Pictures do not belong in the copy; retype the records below exactly.

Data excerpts
———

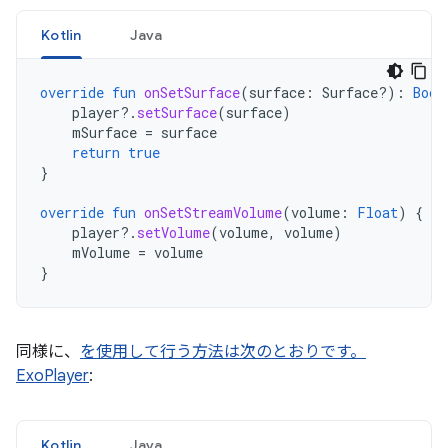
Kotlin
Java
override
fun
onSetSurface
(
surface
:
Surface?)
:
Bool
player
?.
setSurface
(
surface
)
mSurface
=
surface
return
true
}
override
fun
onSetStreamVolume
(
volume
:
Float
)
{
player
?.
setVolume
(
volume
,
volume
)
mVolume
=
volume
}
同様に、
を使用して行う方法は次のとおりです。
ExoPlayer
:
Kotlin
Java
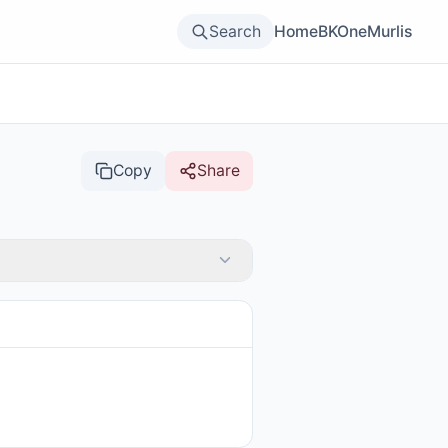
Search
Home
BKOne
Murlis
Copy
Share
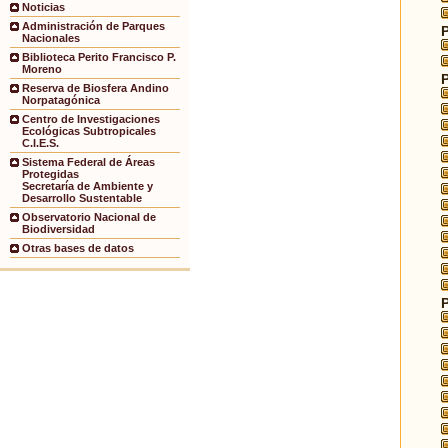
Noticias
Administración de Parques
Nacionales
Biblioteca Perito Francisco P.
Moreno
Reserva de Biosfera Andino
Norpatagónica
Centro de Investigaciones
Ecológicas Subtropicales
C.I.E.S.
Sistema Federal de Áreas
Protegidas
Secretaría de Ambiente y
Desarrollo Sustentable
Observatorio Nacional de
Biodiversidad
Otras bases de datos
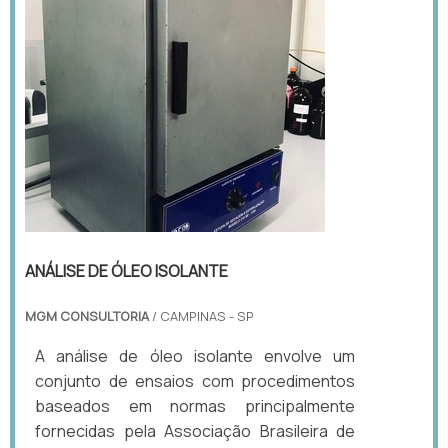
ANÁLISE DE ÓLEO ISOLANTE
MGM CONSULTORIA
/ CAMPINAS - SP
A análise de óleo isolante envolve um
conjunto de ensaios com procedimentos
baseados em normas principalmente
fornecidas pela Associação Brasileira de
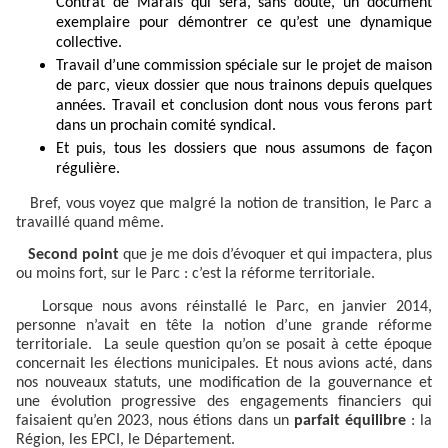
Contrat de Marais qui sera, sans doute, un document
exemplaire pour démontrer ce qu’est une dynamique
collective.
Travail d’une commission spéciale sur le projet de maison
de parc, vieux dossier que nous trainons depuis quelques
années. Travail et conclusion dont nous vous ferons part
dans un prochain comité syndical.
Et puis, tous les dossiers que nous assumons de façon
régulière.
Bref, vous voyez que malgré la notion de transition, le Parc a
travaillé quand même.
Second point
que je me dois d’évoquer et qui impactera, plus
ou moins fort, sur le Parc : c’est la réforme territoriale.
Lorsque nous avons réinstallé le Parc, en janvier 2014,
personne n’avait en tête la notion d’une grande réforme
territoriale.
La seule question qu’on se posait à cette époque
concernait les élections municipales. Et nous avions acté, dans
nos nouveaux statuts, une modification de la gouvernance et
une évolution progressive des engagements financiers qui
faisaient qu’en 2023, nous étions dans un
parfait équilibre
: la
Région, les EPCI, le Département.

———

▸ **THE COMPLETED TASK**:
Kotlin
Java
override
fun
onSetSurface
(
surface
:
Surface?)
:
Bool
player
?.
setSurface
(
surface
)
mSurface
=
surface
return
true
}
override
fun
onSetStreamVolume
(
volume
:
Float
)
{
player
?.
setVolume
(
volume
,
volume
)
mVolume
=
volume
}
同様に、
を使用して行う方法は次のとおりです。
ExoPlayer
:
Kotlin
Java
Search
Home
BKOne
Murlis
Copy
Share
Noticias
Administración de Parques
Nacionales
Biblioteca Perito Francisco P.
Moreno
Reserva de Biosfera Andino
Norpatagónica
Centro de Investigaciones
Ecológicas Subtropicales
C.I.E.S.
Sistema Federal de Áreas
Protegidas
Secretaría de Ambiente y
Desarrollo Sustentable
Observatorio Nacional de
Biodiversidad
Otras bases de datos
ANÁLISE DE ÓLEO ISOLANTE
MGM CONSULTORIA
/ CAMPINAS - SP
A análise de óleo isolante envolve um
conjunto de ensaios com procedimentos
baseados em normas principalmente
fornecidas pela Associação Brasileira de
Contrat de Marais qui sera, sans doute, un document
exemplaire pour démontrer ce qu’est une dynamique
collective.
Travail d’une commission spéciale sur le projet de maison
de parc, vieux dossier que nous trainons depuis quelques
années. Travail et conclusion dont nous vous ferons part
dans un prochain comité syndical.
Et puis, tous les dossiers que nous assumons de façon
régulière.
Bref, vous voyez que malgré la notion de transition, le Parc a
travaillé quand même.
Second point
que je me dois d’évoquer et qui impactera, plus
ou moins fort, sur le Parc : c’est la réforme territoriale.
Lorsque nous avons réinstallé le Parc, en janvier 2014,
personne n’avait en tête la notion d’une grande réforme
territoriale.
La seule question qu’on se posait à cette époque
concernait les élections municipales. Et nous avions acté, dans
nos nouveaux statuts, une modification de la gouvernance et
une évolution progressive des engagements financiers qui
faisaient qu’en 2023, nous étions dans un
parfait équilibre
: la
Région, les EPCI, le Département.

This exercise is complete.